Good Makeup for Skin with Acne
Acne is a skin condition that causes lesions, such as blackheads, whiteheads and pimples, to appear on the skin. While treating these lesions, many people use makeup to cover reddened blemishes. In some instances, the makeup can worsen acne breakouts. Being aware of which types and applications of makeup are best can help reduce acne blemishes.
Acne results when the pores that supply skin-softening oil to the skin become clogged. The pores can become clogged when makeup that contains oil is applied to the face or when too much makeup is applied and the skin cannot breathe. The latter results in clogged pores because the oil produced by the body cannot reach the skin's surface. This also takes place when makeup is left overnight on the skin.
While there are many shades and styles of makeup, for the purposes of acne treatment, makeup can be broken into two categories: comedogenic and noncomedogenic. The noncomedogenic label means the product does not contain oils or other pore-clogging materials. Products not labeled as such may contain oil that can worsen acne. Only those with very dry or thin skin should use products that contain oil.

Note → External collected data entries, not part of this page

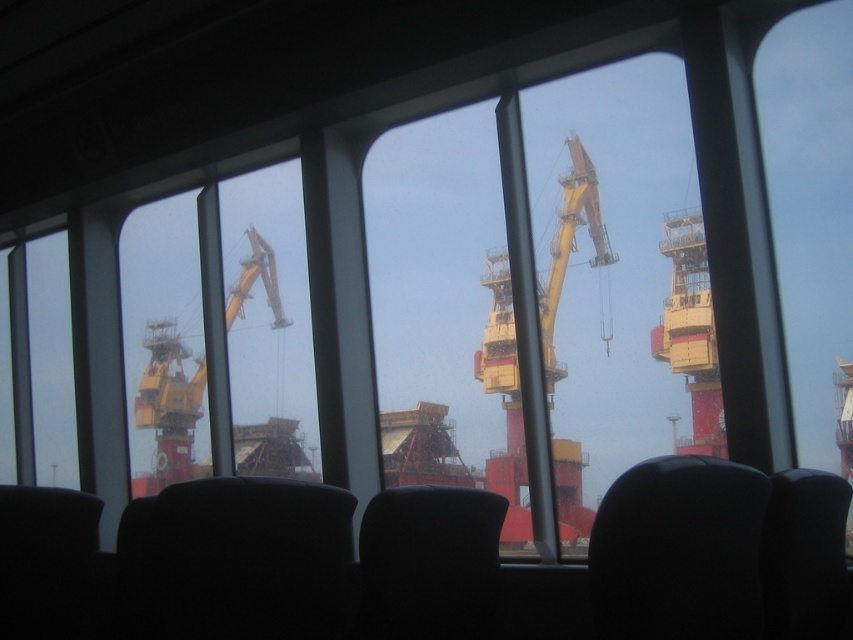 Who is more forward, (698, 465) or (271, 486)?

Point (698, 465) is more forward.

This screenshot has width=853, height=640. What do you see at coordinates (718, 552) in the screenshot? I see `black leather chair at lower right` at bounding box center [718, 552].

Who is more distant from viewer, (807,596) or (285,552)?

The point (807,596) is more distant.

Find the location of `black leather chair at lower right`. black leather chair at lower right is located at coordinates (718, 552).

The height and width of the screenshot is (640, 853). What do you see at coordinates (428, 563) in the screenshot? I see `black fabric chair at center` at bounding box center [428, 563].

Is black fabric chair at center taller than yellow metallic crane at center?

Incorrect, black fabric chair at center's height is not larger of yellow metallic crane at center's.

Between point (381, 509) and point (505, 280), which one is positioned behind?

Point (505, 280)

I want to click on black fabric chair at center, so click(x=428, y=563).

Is point (445, 545) farther from camera compared to point (24, 534)?

No, (445, 545) is closer to viewer.

In order to click on black fabric chair at center in this screenshot , I will do `click(428, 563)`.

Is point (425, 636) positioned in front of point (71, 604)?

Yes, it is in front of point (71, 604).

This screenshot has height=640, width=853. I want to click on black fabric chair at center, so click(x=428, y=563). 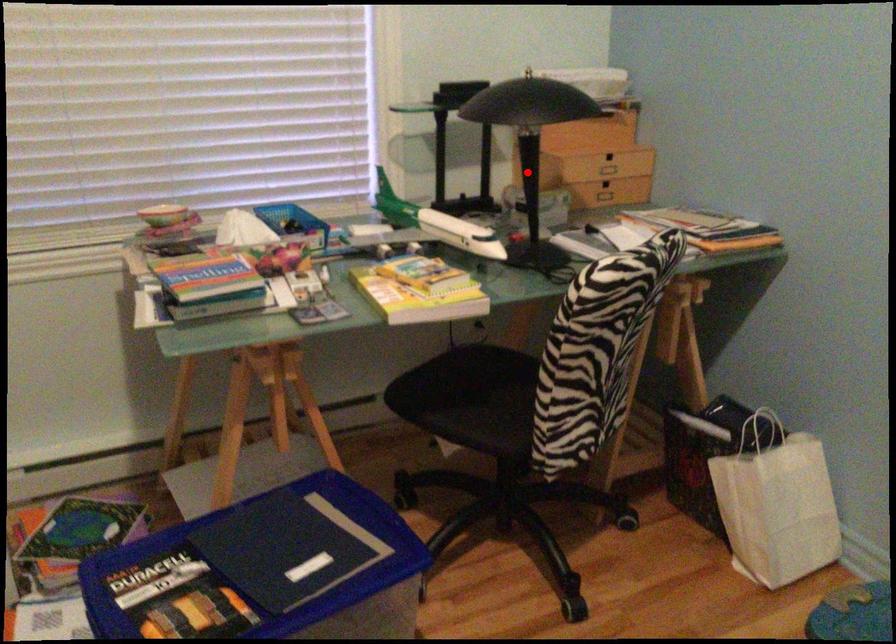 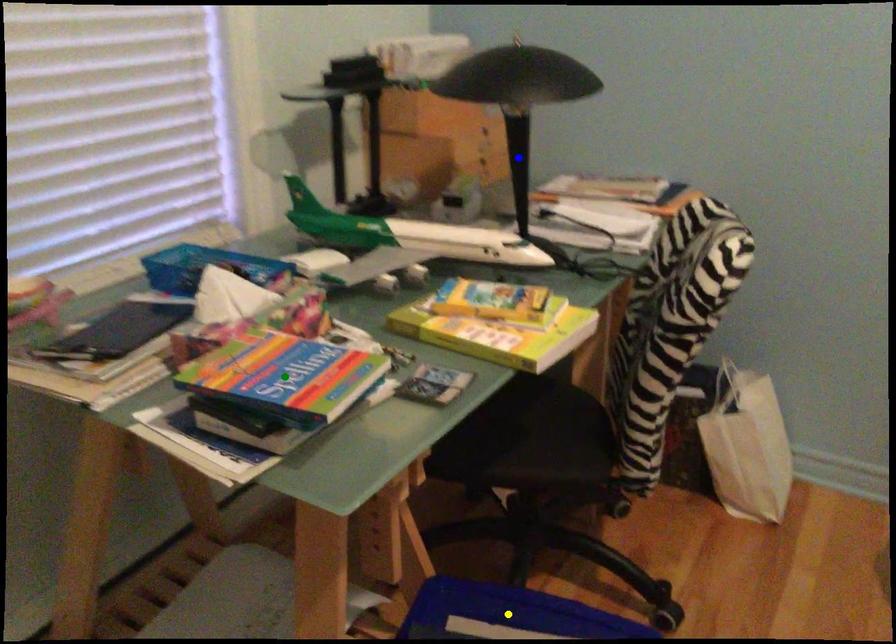 Question: I am providing you with two images of the same scene from different viewpoints. A red point is marked on the first image. You are given multiple points on the second image. Which point in image 2 represents the same 3d spot as the red point in image 1?

Choices:
 (A) blue point
 (B) yellow point
 (C) green point

Answer: (A) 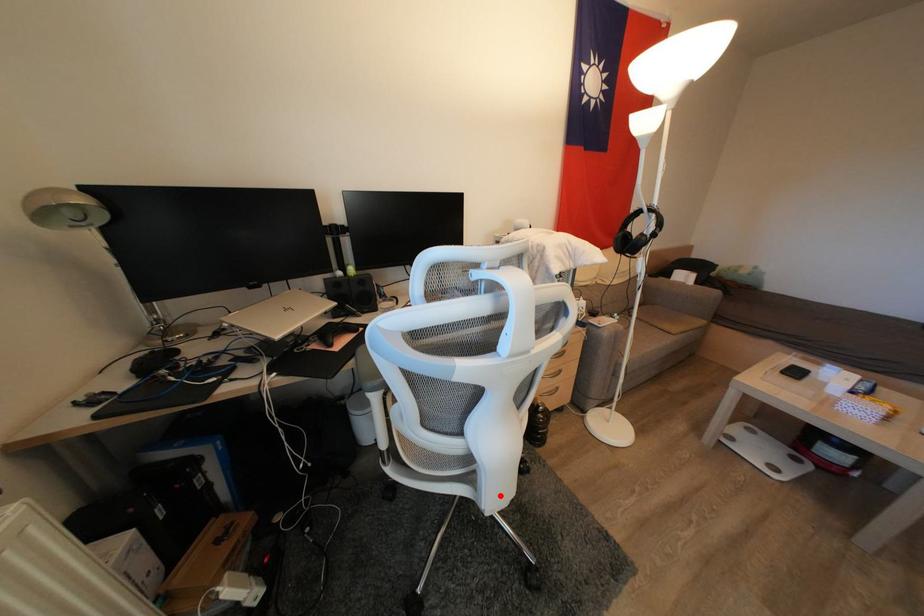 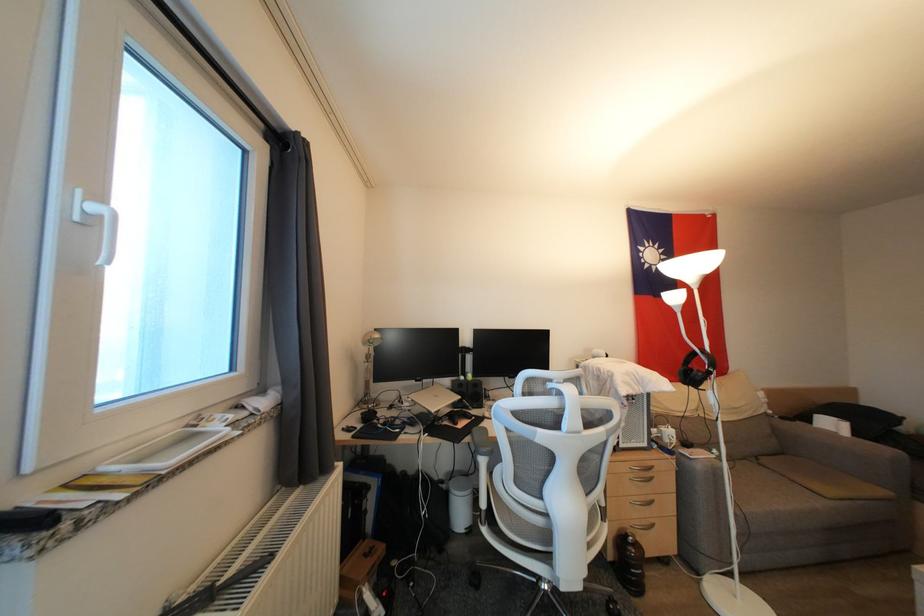 Find the pixel in the second image that matches the highlighted location in the first image.

(574, 573)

If you experience acne, refrain from using products that are not labeled noncomedogenic or that contain fragrances that can cause skin irritation. For foundations, noncomedogenic products or even mineral-based makeups can be best for acne skin, according to Dr. Lawrence Samuels, a board-certified dermatologist interviewed by the St. Louis Globe-Democrat. For blushes or other colorful makeups, steer clear of products containing coal tar or glitter, both of which can irritate the skin. Makeup that contains carmine, a natural colorant, is preferred for acne sufferers, according to Acne.com. Always wash your face before going to bed to remove makeup.
A good way to determine if your makeup is contributing to your acne is to observe your skin, notes Acne.com. A condition known as acne cosmetica results when your acne is caused by makeup. Acne cosmetica causes small, rash-like bumps to appear, mostly on your cheeks and forehead. If you have recently switched makeup brands and have observed these bumps, consider stopping use.
Even if a makeup product is labeled as noncomedogenic, applying too much of it can clog the pores. Use the lightest application possible. A powder cosmetic may provide better coverage than a liquid without looking heavy.